Growing Your Own Vegetables

“If I could show you the cabbage that I planted with my own hands”

Thus spoke the Roman Emperor Diocletian, more famous for chucking Christians to the lions, but also someone who gave up ruling the world for the pleasures of his allotment. There are days when I fantasise about following his example, especially as it involved a palace in Croatia and a load of slaves. As well as the other pleasures of growing your own, it seems that it can end the careers of tyrants. What could possibly be the trouble with it?

It turns out you don’t have to look far. Only in fact to Lewes’ own Seedy Saturday. This is an event where you can think about interesting things to plant, the more sedentary joys of others planting things for you, and listen to Marguerite Patten reminiscing about digging for victory. Then you turn into the bookstall and find yourself in a survivalist fantasy land. Wall-to-wall self-sufficiency manuals full of advice on preparing for the apocalypse by getting in your brassicas.

The idea of us producing our own food to protect ourselves is an important part of many responses to current environmental concerns. For example the magazine “The Land” envisages an agrarian idyll where, following the collapse of capitalism, we return en-masse to growing food. An increased emphasis on food self-sufficiency is also a staple of our local Transition Town movement (they like the word “resilience”). The recent Climate Camp even invited me to “Grow my own Future”. Though I’m as fond of a metaphor as I am of a ripe Ailsa Craig and realise I won’t be picking juicy futures directly from my cold-frame, the implication is once again that growing your own is the way forward.

While this reasoning is seductive quite a lot is missing. For one thing food self-sufficiency leaves populations grubbing out a precarious existence vulnerable to climatic variations or crop failures. The opposite of resilience really. We protect against this by buying food from a number of sources and countries.
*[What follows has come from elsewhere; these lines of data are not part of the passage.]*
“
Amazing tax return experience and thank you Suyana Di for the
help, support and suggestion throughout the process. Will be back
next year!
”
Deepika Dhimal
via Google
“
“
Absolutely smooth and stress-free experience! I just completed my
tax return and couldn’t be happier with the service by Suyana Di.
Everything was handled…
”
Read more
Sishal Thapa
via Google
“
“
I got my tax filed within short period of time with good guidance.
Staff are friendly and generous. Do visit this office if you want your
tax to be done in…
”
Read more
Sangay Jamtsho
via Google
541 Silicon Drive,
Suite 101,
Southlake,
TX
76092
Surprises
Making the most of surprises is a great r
We can do this because for 7,000 years or so (and especially since the industrial revolution) human society has been moving away from the mass of the population being involved in food production.  This fosters the development of income-earning and more diverse skills. We have modern medicine and science and art and philosophy and a reliable food supply because primarily we’re not all stuck on the land.
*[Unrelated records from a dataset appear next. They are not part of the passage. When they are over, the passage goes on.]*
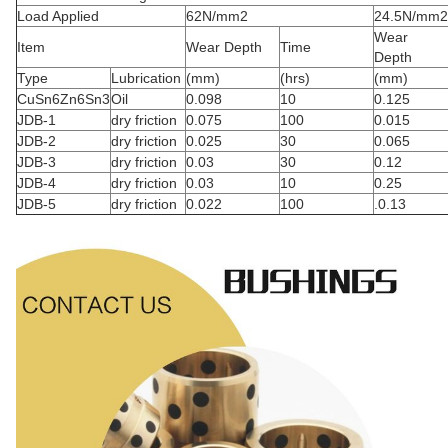
Load Applied
62N/mm2
24.5N/mm2
Wear
Item
Wear Depth
Time
Depth
Type
Lubrication
(mm)
(hrs)
(mm)
CuSn6Zn6Sn3
Oil
0.098
10
0.125
JDB-1
dry friction
0.075
100
0.015
JDB-2
dry friction
0.025
30
0.065
JDB-3
dry friction
0.03
30
0.12
JDB-4
dry friction
0.03
10
0.25
JDB-5
dry friction
0.022
100
.0.13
If you think the fossil fuels of capitalism are going to run out soon (though a more likely danger for our environment seems to be that they won’t) a kind of post-apocalyptic subsistence life might be one way to go.  At times it’s hard to avoid the impression that vegetable gardening has become the latest meaningless gesture for the environmentally pious. While home grown food can be great the benefits of not relying on it are even greater. So, while I’m going mulch spreading soon, I have to do a quick shop at the greengrocer first and strike a blow for a better world.